“The first reason I think we are seeing an increase in autism is that what we used to call autism in the past has changed. We were only really picking up the more severe kids and we thought that autism was just one condition,” she says.
“We now know that autism is a lot of things - a body of conditions and we recognise as a spectrum”.
“And we weren’t picking up either end of the spectrum, so kids with severe intellectual disability didn’t used to get picked up and at the other end, kids who were very verbal and cognitively able but still quirky, also weren’t picked up.”
“So autism is a much broader spectrum than we realised and now we pick up both ends, so of course the numbers have increased.”
In other words, our understanding of autism has improved over time.
Medical advancements were another reason for the rise in autism diagnosis, according to Professor Dissanayake.
With better survival rates for premature babies, there were more children born at risk of autism, she says.
“Anything that affects the developing brain is a risk for autism and being born premature is a risk factor.”
The increasing age of fathers has also been repeatedly identified as another factor leading to an increase in autism diagnosis, says Professor Dissanayake.
“We used to think maternal age was linked to autism but it is much more likely that paternal age is a greater risk factor.”
How is autism diagnosed?
Diagnosing a child with autism can be tricky, because there is no blood test or scan that can help. Instead it is based on criteria related to observing the child and learning about their developmental history.
Professor Dissanayake says it is parents and carers who have the best insights into whether or not a child needs to be assessed.
“Parents should always act on their instinct and if they think something isn’t right then they should get their child assessed,” she says.
There were two core areas health professionals looked at when making an autism diagnosis. They are:
- Social communication and a child’s ability to communicate in a reciprocal way with other people.
- Restricted or repetitive behaviour or interests like having to do the same things in the same way over and over again, or getting upset when things aren’t done the same way every time.

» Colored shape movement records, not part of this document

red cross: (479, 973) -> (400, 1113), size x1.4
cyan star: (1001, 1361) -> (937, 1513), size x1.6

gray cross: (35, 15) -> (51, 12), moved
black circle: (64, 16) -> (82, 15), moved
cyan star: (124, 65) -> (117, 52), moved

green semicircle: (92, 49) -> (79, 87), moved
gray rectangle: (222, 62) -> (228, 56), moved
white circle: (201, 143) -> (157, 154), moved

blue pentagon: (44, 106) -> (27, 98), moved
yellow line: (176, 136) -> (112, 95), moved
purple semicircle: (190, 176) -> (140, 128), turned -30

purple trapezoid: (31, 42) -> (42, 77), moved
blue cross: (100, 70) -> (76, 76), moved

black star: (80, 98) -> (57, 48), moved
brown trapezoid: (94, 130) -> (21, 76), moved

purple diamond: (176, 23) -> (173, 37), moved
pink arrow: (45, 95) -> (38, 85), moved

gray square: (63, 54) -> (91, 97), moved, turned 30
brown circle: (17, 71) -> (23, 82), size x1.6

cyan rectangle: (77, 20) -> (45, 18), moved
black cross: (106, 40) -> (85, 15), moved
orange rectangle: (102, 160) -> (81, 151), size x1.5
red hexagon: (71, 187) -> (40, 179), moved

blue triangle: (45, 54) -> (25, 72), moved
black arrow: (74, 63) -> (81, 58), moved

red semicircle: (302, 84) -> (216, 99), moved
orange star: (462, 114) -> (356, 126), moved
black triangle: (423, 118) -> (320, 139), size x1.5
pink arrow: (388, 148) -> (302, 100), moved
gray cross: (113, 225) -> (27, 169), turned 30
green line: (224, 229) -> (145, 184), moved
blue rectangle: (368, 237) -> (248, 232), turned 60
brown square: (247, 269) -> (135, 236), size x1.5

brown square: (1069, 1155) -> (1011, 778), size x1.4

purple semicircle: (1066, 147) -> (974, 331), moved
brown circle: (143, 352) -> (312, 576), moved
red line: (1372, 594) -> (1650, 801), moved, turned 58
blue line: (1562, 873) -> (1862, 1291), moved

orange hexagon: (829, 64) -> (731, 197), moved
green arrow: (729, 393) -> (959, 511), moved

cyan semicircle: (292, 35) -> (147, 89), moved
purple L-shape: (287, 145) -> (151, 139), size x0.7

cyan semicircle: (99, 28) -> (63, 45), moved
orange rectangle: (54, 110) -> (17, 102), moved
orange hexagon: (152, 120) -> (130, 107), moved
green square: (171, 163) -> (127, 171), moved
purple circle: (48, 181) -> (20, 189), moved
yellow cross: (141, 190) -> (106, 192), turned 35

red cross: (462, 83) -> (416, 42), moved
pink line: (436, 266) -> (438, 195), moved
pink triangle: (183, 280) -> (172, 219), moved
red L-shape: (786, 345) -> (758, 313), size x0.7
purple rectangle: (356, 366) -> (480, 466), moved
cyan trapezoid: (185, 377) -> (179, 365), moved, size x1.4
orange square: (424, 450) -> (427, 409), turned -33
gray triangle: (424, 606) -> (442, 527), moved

Professor Dissanayake says autism occurs across a range of cognitive abilities.
A child health nurse or GP could be the first port of call for support, but ultimately a paediatrician should organise an assessment of the child.
“I can’t stress enough that a parent shouldn’t wait and see if their child will improve in certain areas, you know your child best and if you have concerns go and see your GP and get a referral to a paediatrician. If the GP doesn’t think you need one and you still have concerns then go elsewhere,” she says.
“It is really important that the child accesses early intervention and that parents and educators are supporting that child in similar ways across all of their activities,” she says.